Leningrad: Izd. OSTI, 1927. 48 pp.: ill., 1 portrait. 18x13,5 cm. In original printed wrappers with logo of publisher. Covers slightly faded and worn, signature on t.p., otherwise very good and clean.
One of 1200 copies.

First book on Boris Kustodiev’s stage designs.
Theater critic Andrei Bartoshevich (1899-1949) was preparing the book during Kustodiev’s lifetime, but the book was released posthumously. Boris Kustodiev (1878-1927) became known as a book illustrator, a stage designer and a painter of Russian merchant culture. The monograph distinguishes three stages of his art: 1) an academic period finished with his graduate painting “Village Bazaar” (1903), 2) release from borrowed academic practices, and 3) turning to theatrical design in 1913-1914. Since the childhood, Kustodiev was strongly influenced by folk performances and was looking for similar synthetic art in professional theater. He embarked on the stage design relatively late. He debuted with Ostrovsky’s merchant play “Storm” at the Komissarzhevskaya Theater in 1911. Soon he
started to work at the Moscow Art Theater led by Stanislavski and Nemirovich-Danchenko. After the Revolution, he contributed to performances at the Moscow Bolshoi Theater, Maly Theater and
Mariinsky Theater in St Petersburg, Pskov Theater. He won everyone with designing the play “Flea” based on Leskov’s tale for MKhT-2. As director Dikii recalled, “After all, we thought of “Flea” as a farcical performance, a lubok, for some reason arrogantly abandoned in our time. <...> It was decided to ask B. Kustodiev, then already sick, half paralyzed, who lived permanently in Leningrad.
When the box [with sketches] was opened, everyone admiringly gasped. It was so vivid, so precise, that my role as the director who accepted the sketches was reduced to zero – I had nothing to correct or reject”. The book contains a black-and-white photo of production that gives no color but shows a variety of patterns collected on the stage.
Then Kustodiev “went a long way towards expressionism, stopping at a respectful distance from it”. It is seen in his last works: “Wolves and Sheep” (1927) at the Leningrad Academic Drama Theater and “Pigeons and Hussars” (1927) at Moscow Maly Theater.

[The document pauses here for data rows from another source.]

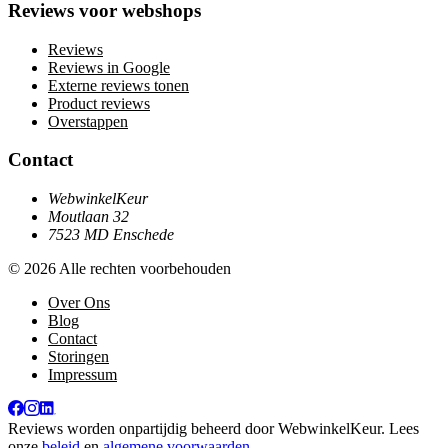
Reviews voor webshops
Reviews
Reviews in Google
Externe reviews tonen
Product reviews
Overstappen
Contact
WebwinkelKeur
Moutlaan 32
7523 MD Enschede
© 2026 Alle rechten voorbehouden
Over Ons
Blog
Contact
Storingen
Impressum
Reviews worden onpartijdig beheerd door
WebwinkelKeur
. Lees
onze
beleid
en
algemene voorwaarden
.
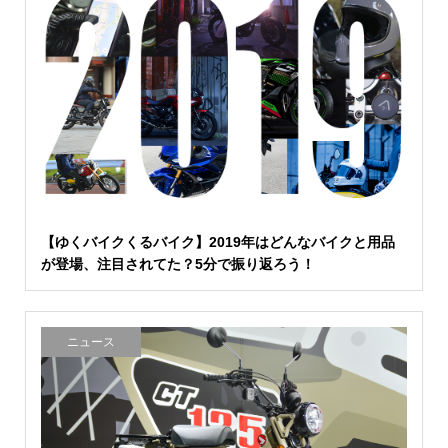
【ゆくバイクくるバイク】2019年はどんなバイクと用品
が登場、注目されてた？5分で振り返ろう！
ニュース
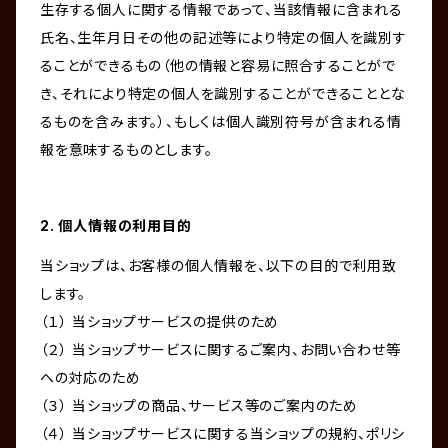
生存する個人に関する情報であって、当該情報に含まれる
氏名、生年月日その他の記述等により特定の個人を識別す
ることができるもの（他の情報と容易に照合することがで
き、それにより特定の個人を識別することができることとな
るものを含みます。）、もしくは個人識別符号が含まれる情
報を意味するものとします。
2. 個人情報の利用目的
当ショップは、お客様の個人情報を、以下の目的で利用致
します。
（１） 当ショップサービスの提供のため
（２） 当ショップサービスに関するご案内、お問い合わせ等
への対応のため
（３） 当ショップの商品、サービス等のご案内のため
（４） 当ショップサービスに関する当ショップの規約、ポリシ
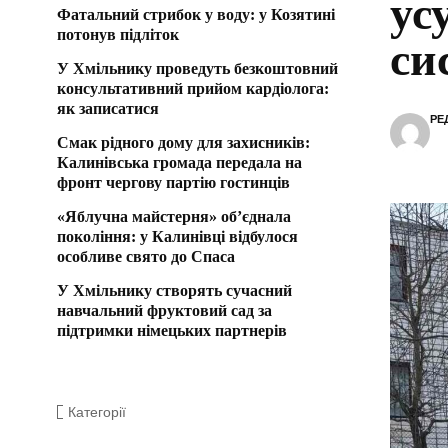
ус
Фатальний стрибок у воду: у Козятині
потонув підліток
си
У Хмільнику проведуть безкоштовний
консультативний прийом кардіолога:
як записатися
РЕ
Смак рідного дому для захисників:
Калинівська громада передала на
фронт чергову партію гостинців
«Яблучна майстерня» об’єднала
покоління: у Калинівці відбулося
особливе свято до Спаса
У Хмільнику створять сучасний
навчальний фруктовий сад за
підтримки німецьких партнерів
Категорії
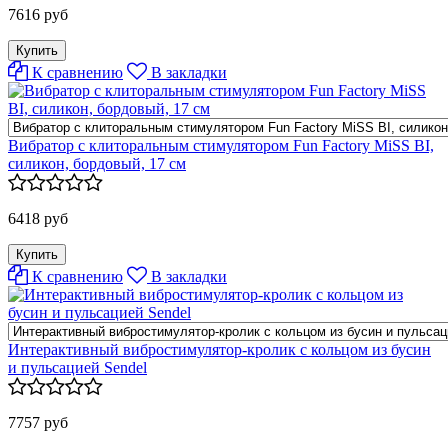
7616 руб
К сравнению
В закладки
Вибратор с клиторальным стимулятором Fun Factory MiSS BI,
силикон, бордовый, 17 см
6418 руб
К сравнению
В закладки
Интерактивный вибростимулятор-кролик с кольцом из бусин
и пульсацией Sendel
7757 руб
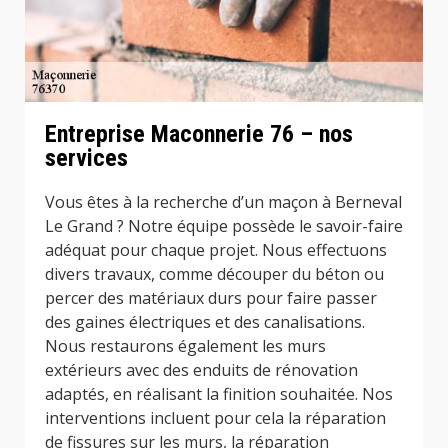
Entreprise Maconnerie 76 – nos
services
Vous êtes à la recherche d’un maçon à Berneval
Le Grand ? Notre équipe possède le savoir-faire
adéquat pour chaque projet. Nous effectuons
divers travaux, comme découper du béton ou
percer des matériaux durs pour faire passer
des gaines électriques et des canalisations.
Nous restaurons également les murs
extérieurs avec des enduits de rénovation
adaptés, en réalisant la finition souhaitée. Nos
interventions incluent pour cela la réparation
de fissures sur les murs, la réparation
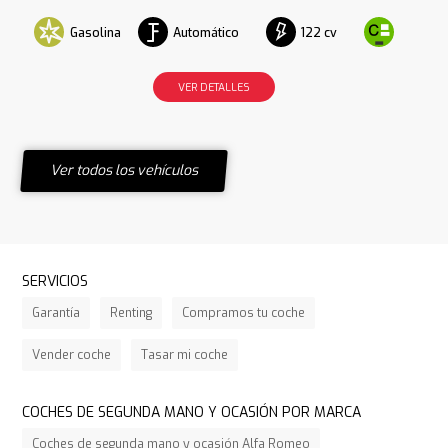
Gasolina
Automático
122 cv
VER DETALLES
Ver todos los vehículos
SERVICIOS
Garantía
Renting
Compramos tu coche
Vender coche
Tasar mi coche
COCHES DE SEGUNDA MANO Y OCASIÓN POR MARCA
Coches de segunda mano y ocasión Alfa Romeo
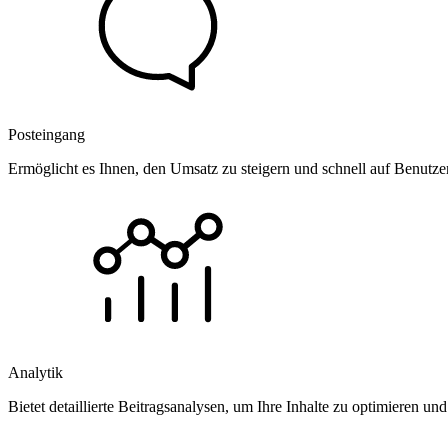
Posteingang
Ermöglicht es Ihnen, den Umsatz zu steigern und schnell auf Benutz
Analytik
Bietet detaillierte Beitragsanalysen, um Ihre Inhalte zu optimieren 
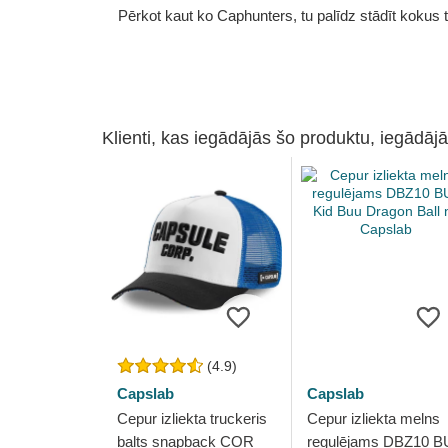
Pērkot kaut ko Caphunters, tu palīdz stādīt kokus tu
Klienti, kas iegādājās šo produktu, iegādājā
(4.9)
Capslab
Capslab
Cepur izliekta truckeris
Cepur izliekta melns
balts snapback COR
regulējams DBZ10 B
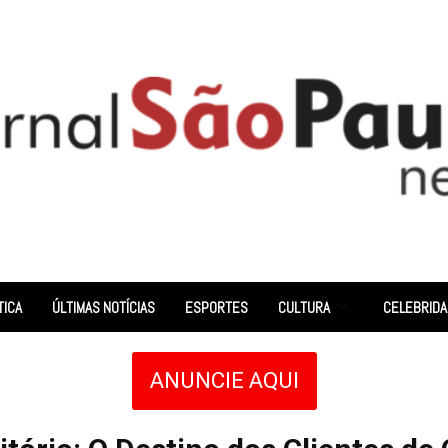
TICA
ÚLTIMAS NOTÍCIAS
ESPORTES
CULTURA
CELEBRID
ANUNCIE AQUI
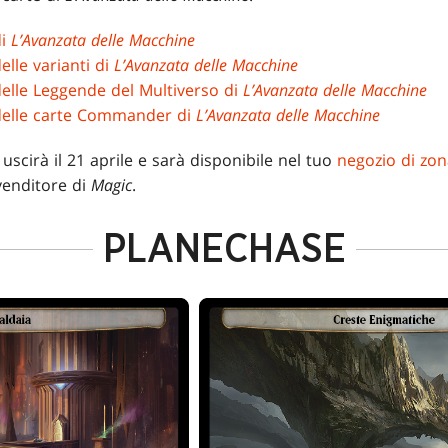
di
L’Avanzata delle Macchine
elle varianti di
L’Avanzata delle Macchine
delle Leggende del Multiverso di
L’Avanzata delle Macchine
 delle carte Commander di
L’Avanzata delle Macchine
uscirà il 21 aprile e sarà disponibile nel tuo
negozio di zo
ivenditore di
Magic
.
PLANECHASE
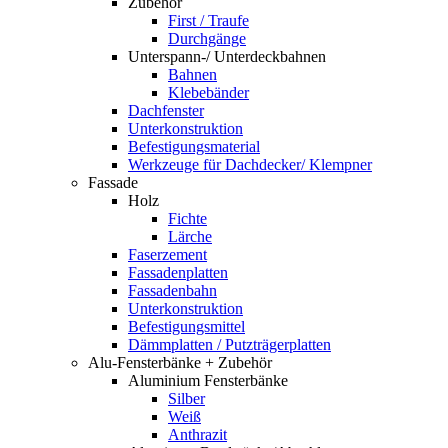
Zubehör
First / Traufe
Durchgänge
Unterspann-/ Unterdeckbahnen
Bahnen
Klebebänder
Dachfenster
Unterkonstruktion
Befestigungsmaterial
Werkzeuge für Dachdecker/ Klempner
Fassade
Holz
Fichte
Lärche
Faserzement
Fassadenplatten
Fassadenbahn
Unterkonstruktion
Befestigungsmittel
Dämmplatten / Putzträgerplatten
Alu-Fensterbänke + Zubehör
Aluminium Fensterbänke
Silber
Weiß
Anthrazit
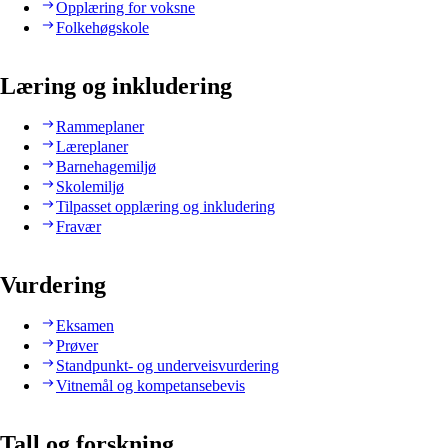
Opplæring for voksne
Folkehøgskole
Læring og inkludering
Rammeplaner
Læreplaner
Barnehagemiljø
Skolemiljø
Tilpasset opplæring og inkludering
Fravær
Vurdering
Eksamen
Prøver
Standpunkt- og underveisvurdering
Vitnemål og kompetansebevis
Tall og forskning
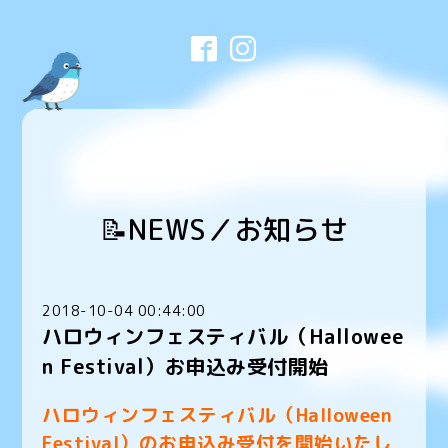
📝NEWS／お知らせ
2018-10-04 00:44:00
ハロウィンフェスティバル（Hallowee
n Festival）お申込み受付開始
ハロウィンフェスティバル（Halloween
Festival）のお申込み受付を開始いたし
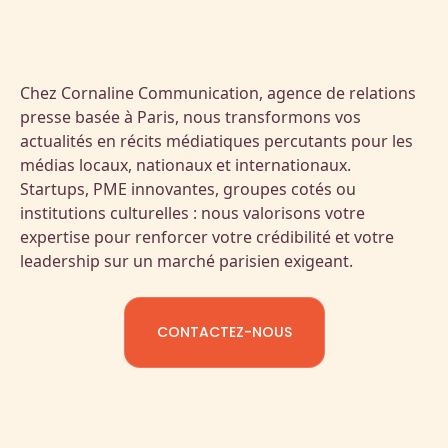
Chez Cornaline Communication, agence de relations
presse basée à Paris, nous transformons vos
actualités en récits médiatiques percutants pour les
médias locaux, nationaux et internationaux.
Startups, PME innovantes, groupes cotés ou
institutions culturelles : nous valorisons votre
expertise pour renforcer votre crédibilité et votre
leadership sur un marché parisien exigeant.
CONTACTEZ-NOUS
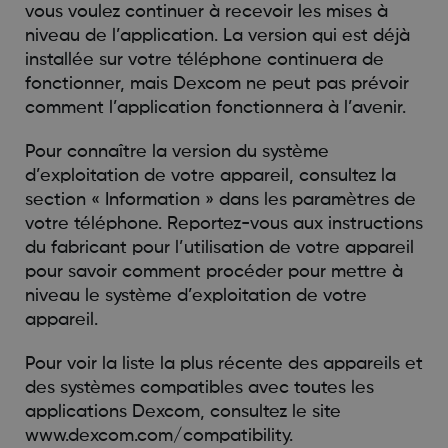
vous voulez continuer à recevoir les mises à
niveau de l’application. La version qui est déjà
installée sur votre téléphone continuera de
fonctionner, mais Dexcom ne peut pas prévoir
comment l’application fonctionnera à l’avenir.
Pour connaître la version du système
d’exploitation de votre appareil, consultez la
section « Information » dans les paramètres de
votre téléphone. Reportez-vous aux instructions
du fabricant pour l’utilisation de votre appareil
pour savoir comment procéder pour mettre à
niveau le système d’exploitation de votre
appareil.
Pour voir la liste la plus récente des appareils et
des systèmes compatibles avec toutes les
applications Dexcom, consultez le site
www.dexcom.com/compatibility.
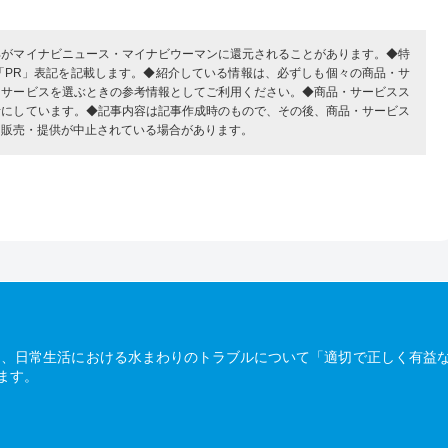
部がマイナビニュース・マイナビウーマンに還元されることがあります。◆特
「PR」表記を記載します。◆紹介している情報は、必ずしも個々の商品・サ
・サービスを選ぶときの参考情報としてご利用ください。◆商品・サービスス
考にしています。◆記事内容は記事作成時のもので、その後、商品・サービス
、販売・提供が中止されている場合があります。
は、日常生活における水まわりのトラブルについて「適切で正しく有益
ます。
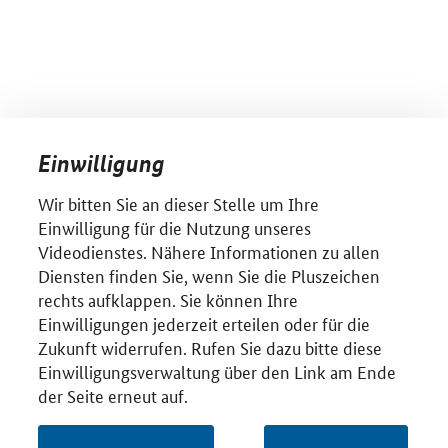
Einwilligung
Wir bitten Sie an dieser Stelle um Ihre
Einwilligung für die Nutzung unseres
Videodienstes. Nähere Informationen zu allen
Diensten finden Sie, wenn Sie die Pluszeichen
rechts aufklappen. Sie können Ihre
Einwilligungen jederzeit erteilen oder für die
Zukunft widerrufen. Rufen Sie dazu bitte diese
Einwilligungsverwaltung über den Link am Ende
der Seite erneut auf.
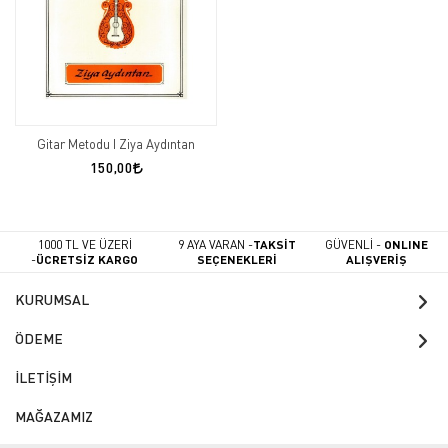
Gitar Metodu I Ziya Aydıntan
150,00
1000 TL VE ÜZERİ
9 AYA VARAN -
TAKSİT
GÜVENLİ -
ONLINE
-
ÜCRETSİZ KARGO
SEÇENEKLERİ
ALIŞVERİŞ
KURUMSAL
ÖDEME
İLETİŞİM
MAĞAZAMIZ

Three photographs of the production “Wolves and Sheep” complement the text.
The book ends with a list of theatrical works by Kustodiev that consists of 25 performances. Apart from photographs, some paintings and a self-portrait are published.

Worldcat shows copies located in Columbia, Harvard, Princeton, California Universities, NYPL.